If my sister was in some bad situation and alone, there's no earthly way she wouldn't have reached out. Let alone this situation. Let alone clinging to life, which is what I'm doing now. To get to tomorrow is becoming harder and harder. Not even a text. Not even, "I love you, I'm here, take yourself of yourself today." One person said something to me yesterday. It was a man in a wheelchair coming around the corner at Government Center on the side where The Friends of Eddie Coyle ends, but down closer to where there's now a playground for kids. He was rolling fast. And he said, "Happy Thanksgiving, brother." I said it back very sincerely, too. That was Thanksgiving here. That, and a lot of this.
A lot of pain. The thing about pain is, when you speak up to those who are a source, they get angry. They're hurt. Or, they feel like they've failed. Let you down. Now they are the aggrieved party. With the burden. Of suffering. That's both how they frame it, and how it actually feels to them, because people can't rise up. They are so weak. Frail. And they have an attitude that feeds frailty. On the day I die--if things don't improve as I so desperately need them to--there could well be a moment when I tell myself not to give in, that I try to rally. That I intend to. And it wasn't enough. Too much had happened to me. Too much pain. I've already endured more than anyone could. Heroism really is endurance for one moment more. But other people? They won't even try to rally. To rise up. To say to themselves, "So what are you going do to about it? Do something, you bitch. Rise up." They're not. And they're helping usher me out of this world. It's a lot of things.
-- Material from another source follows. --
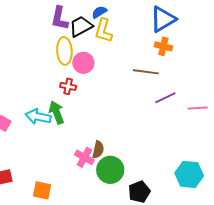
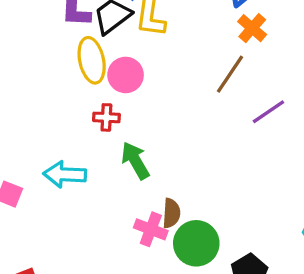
orange cross: (163, 46) -> (252, 28), turned 36
brown line: (146, 72) -> (230, 74), turned -55
green arrow: (56, 112) -> (135, 161), moved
That rumble of low chords at the beginning of 1951's Scrooge--courtesy of Richard Addinsell--is so disconcerting. Does any film have a more ominous aural beginning? You feel the discomfort in these chords deep in your chest.
Got tickets to Boston Camerata's Sing We Noel: Christmas Music from England and Early America and The Midnight Cry: An American Christmas, at Old South Church on Boylston Street on December 7 and at First Church in Cambridge on December 21 respectively. I love the Boston Camerata and listen to their albums often. Their Sing We Noel LP is one I think about playing in my house in Rockport should I ever get it back and what that would be like.
Their performance of "Gloucestershire Wassail" numbers among my favorite works of musical Christmas art. I hope to be able to hear it "live" in a couple weeks. This will be good for me. To work hard, to keep fighting, and to walk to the church on Boylston feeling tired but knowing I am doing my best, and then to come out afterwards in the dark and the cold and pass through the Public Garden and over the bridge into the Common with the Christmas lights and me and my thoughts and nothing else.